In telecommunications, Received Signal Strength Indicator (RSSI) is a measurement of the power present in a received radio signal

RSSI is usually invisible to a user of a receiving device. However, because signal strength can vary greatly and affect functionality in wireless networking, IEEE 802.11 devices often make the measurement available to users.

RSSI is often derived in the intermediate frequency (IF) stage before the IF amplifier. In zero-IF systems, it is derived in the baseband signal chain, before the baseband amplifier. RSSI output is often a DC analog level. It can also be sampled by an internal ADC and the resulting codes available directly or via peripheral or internal processor bus.

In 802.11 Implementations 


In an IEEE 802.11 system, RSSI is the relative received signal strength in a wireless environment, in arbitrary units. RSSI is an indication of the power level being received by the receive radio after the antenna and possible cable loss. Therefore, the higher the RSSI number, the stronger the signal. Thus, when an RSSI value is represented in a negative form (e.g. −100), the closer the value is to 0, the stronger the received signal has been.

RSSI can be used internally in a wireless networking card to determine when the amount of radio energy in the channel is below a certain threshold at which point the network card is clear to send (CTS). Once the card is clear to send, a packet of information can be sent. The end-user will likely observe a RSSI value when measuring the signal strength of a wireless network through the use of a wireless network monitoring tool like Wireshark, Kismet or Inssider. As an example, Cisco Systems cards have an RSSI maximum value of 100 and will report 101 different power levels, where the RSSI value is 0 to 100. Another popular Wi-Fi chipset is made by Atheros. An Atheros-based card will return an RSSI value of 0 to 127 (0x7f) with 128 (0x80) indicating an invalid value.

There is no standardized relationship of any particular physical parameter to the RSSI reading. The 802.11 standard does not define any relationship between RSSI value and power level in milliwatts or decibels referenced to one milliwatt. Vendors and chipset makers provide their own accuracy, granularity, and range for the actual power (measured as milliwatts or decibels) and their range of RSSI values (from 0 to RSSI maximum).  One subtlety of the 802.11 RSSI metric comes from how it is sampled—RSSI is acquired during only the preamble stage of receiving an 802.11 frame, not over the full frame. 

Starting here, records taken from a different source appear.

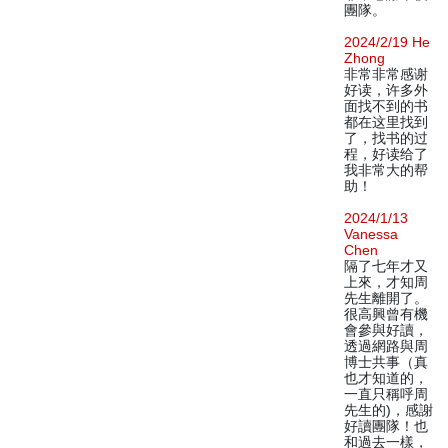
團隊。
2024/2/19 He
Zhong
非常非常感谢
好读，许多外
面找不到的书
都在这里找到
了，找书的过
程，好读给了
我非常大的帮
助！
2024/1/13
Vanessa
Chen
隔了七年才又
上來，才知周
先生離開了。
很高興曾有機
會參與好讀，
透過網路與周
博士共事（真
也才知道的，
一直只稱呼周
先生的)，感謝
好讀團隊！也
和過去一樣，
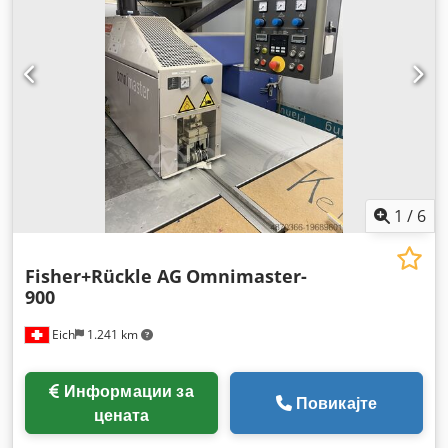
1
/
6
Fisher+Rückle AG
Omnimaster-
900
Eich
1.241 km
Информации за
Повикајте
цената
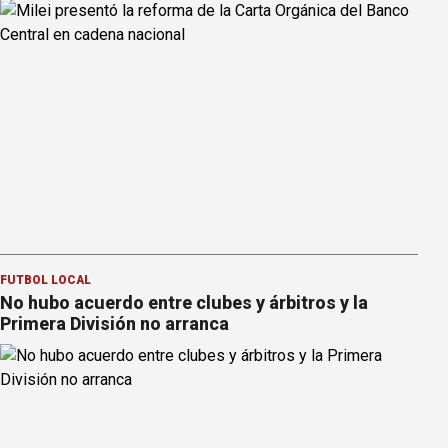
FÚTBOL LOCAL
No hubo acuerdo entre clubes y árbitros y la
Primera División no arranca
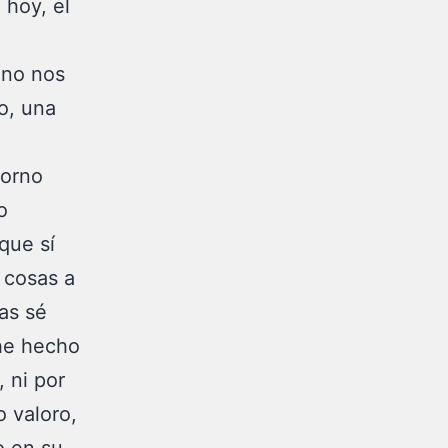
 hoy, el
o no nos
o, una
torno
o
que sí
 cosas a
as sé
 he hecho
 ni por
o valoro,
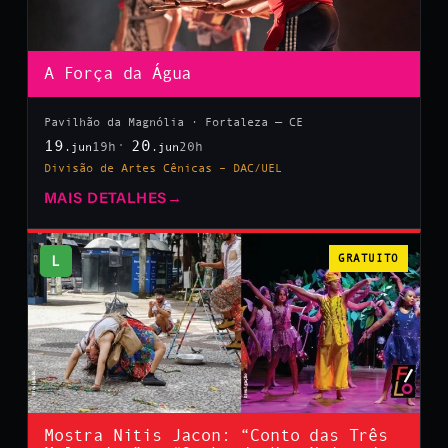
A Força da Água
Pavilhão da Magnólia · Fortaleza — CE
19
20
19h
20h
.jun
.jun
Divisão de Artes Cênicas – DAC/UEL
MAIS DETALHES
→
L
GRATUITO
Mostra Nitis Jacon: “Conto das Três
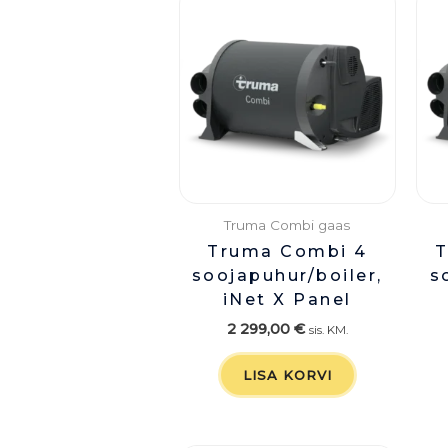
Truma Combi gaas
Truma Combi 4
T
soojapuhur/boiler,
s
iNet X Panel
2 299,00
€
sis. KM.
LISA KORVI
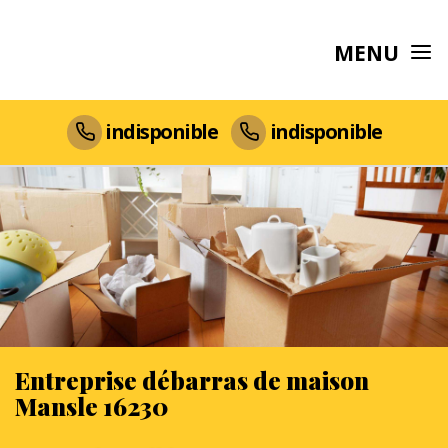
MENU
indisponible
indisponible
Entreprise débarras de maison
Mansle 16230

As early as 2000, researchers were able to use RSSI for coarse-grained location estimates.  More recent work was able to reproduce these results using more advanced techniques.  Nevertheless, RSSI does not always provide measurements that are sufficiently accurate to properly determine the location. 

Received channel power indicator 

For the most part, 802.11 RSSI has been replaced with received channel power indicator (RCPI). RCPI is an 802.11[3] measure of the received radio frequency power in a selected channel over the preamble and the entire received frame, and has defined absolute levels of accuracy and resolution. RCPI is exclusively associated with 802.11 and as such has some accuracy and resolution enforced on it through IEEE 802.11k-2008. Received signal power level assessment is a necessary step in establishing a link for communication between wireless nodes. However, a power level metric like RCPI generally cannot comment on the quality of the link like other metrics such as travel time measurement (time of arrival).